Total revolving balances are much lower. Resilient consumers have balances around $1,000 or less, whereas less resilient consumers typically have balances over $15,000.
Fewer active accounts. Resilient consumers have about three active accounts; less resilient consumers have about 10.
Fewer credit inquires. People who have higher resiliency typically averaged less than one credit inquiry in the past year, whereas the other group had between 1.3 and 2.6 inquiries.
Credit balances of the dataset show widespread differences in resiliency.
Notice how past payment history isn’t a major factor. As one of their representatives explained in their webinar on the methodology, past payment history didn’t seem to be a strong indicator of how likely someone is to default on lines of credit during financial downturns. Of course, it does become a factor indirectly since the likelihood of having active lines of credit is closely tied to how well you make the payments on time.
To determine the criteria for measuring how resilient a consumer’s financial profile is FICO used two data sets—one from two years during the Great Recession (2007-2009) and one from a few years later (2012-2015)—to match up pairs of consumers with nearly identical profiles and see how they performed retroactively. Out of the 2 million consumers in the dataset they were able to come up with 300,000 matched pairs for the analysis. They purposefully left out any mortgage-specific indicators so that the model would be applicable to times of overall financial stress, not just the housing crisis of the Recession.
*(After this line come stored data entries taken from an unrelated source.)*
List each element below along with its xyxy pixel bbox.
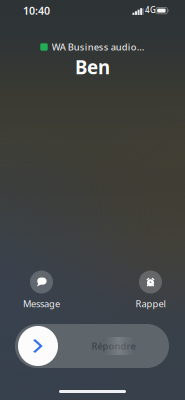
- staticText: Rappel: [136, 298, 166, 310]
- button[interactable]: Répondre: [15, 324, 169, 368]
- staticText: WA Business audio…: [52, 41, 145, 53]
- staticText: Répondre: [92, 340, 136, 352]
- staticText: 4G: [145, 4, 156, 15]
- staticText: 10:40: [23, 4, 50, 18]
- staticText: Message: [23, 298, 60, 310]
- button[interactable]: Rappel: [118, 270, 182, 304]
- staticText: Ben: [75, 55, 110, 79]
- button[interactable]: Message: [10, 270, 74, 304]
Lenders have been increasing credit score requirements ever since early spring when the U.S. economy first showed signs of faltering. This may end up being one of the factors that helps prevent the housing market from plummeting if unemployment continues at its high rate. As Taylor summarized, “The desired outcome is for lenders, borrowers, and investors to benefit from a system that is even more precise in assessing risk, and less prone to broad credit restrictions and undifferentiated risk pricing, which can tighten the flow of credit during an economic downturn.